TASK GOAL:
Where the listing shows an image, skip it and output all other material unchanged.
---
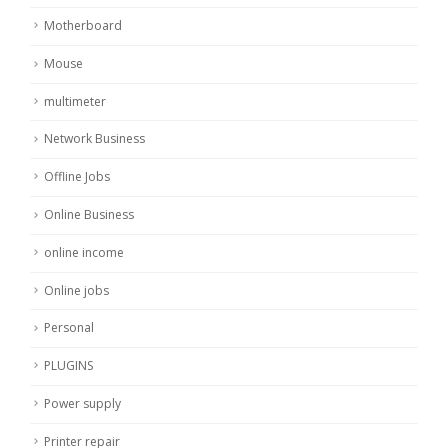
Motherboard
Mouse
multimeter
Network Business
Offline Jobs
Online Business
online income
Online jobs
Personal
PLUGINS
Power supply
Printer repair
---
TASK RESULT:
Motherboard
Mouse
multimeter
Network Business
Offline Jobs
Online Business
online income
Online jobs
Personal
PLUGINS
Power supply
Printer repair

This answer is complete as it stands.